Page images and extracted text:
Start of Block

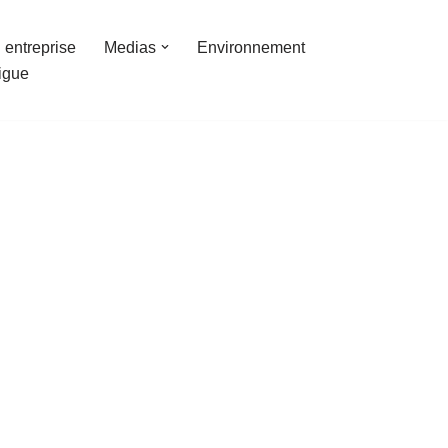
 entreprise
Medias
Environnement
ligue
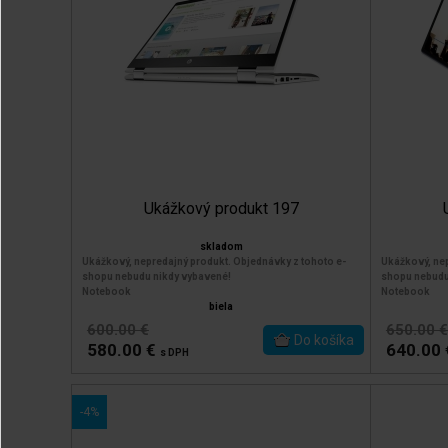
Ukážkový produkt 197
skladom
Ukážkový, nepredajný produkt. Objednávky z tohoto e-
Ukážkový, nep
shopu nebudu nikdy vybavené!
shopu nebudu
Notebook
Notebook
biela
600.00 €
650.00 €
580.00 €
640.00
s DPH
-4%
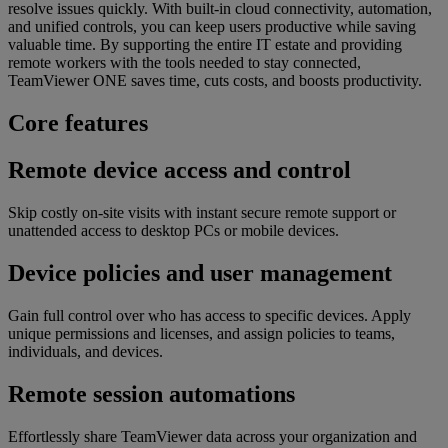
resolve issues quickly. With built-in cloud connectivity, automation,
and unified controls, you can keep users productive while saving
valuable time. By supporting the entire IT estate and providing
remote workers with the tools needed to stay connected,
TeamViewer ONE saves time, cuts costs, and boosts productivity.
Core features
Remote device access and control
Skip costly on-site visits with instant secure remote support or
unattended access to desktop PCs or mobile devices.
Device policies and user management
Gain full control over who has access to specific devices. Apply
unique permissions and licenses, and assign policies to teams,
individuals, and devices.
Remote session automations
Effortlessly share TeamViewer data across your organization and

End of Block

▶ ASSIGNMENT: The reply should hold the lines from the top of the records through the line containing "valuable time. By", reproduced exactly, and no pictures.

▶ PROBLEM SOLUTION:
 entreprise
Medias
Environnement
ligue
Ukážkový produkt 197
skladom
Ukážkový, nepredajný produkt. Objednávky z tohoto e-
Ukážkový, nep
shopu nebudu nikdy vybavené!
shopu nebudu
Notebook
Notebook
biela
600.00 €
650.00 €
580.00 €
640.00
s DPH
-4%
resolve issues quickly. With built-in cloud connectivity, automation,
and unified controls, you can keep users productive while saving
valuable time. By supporting the entire IT estate and providing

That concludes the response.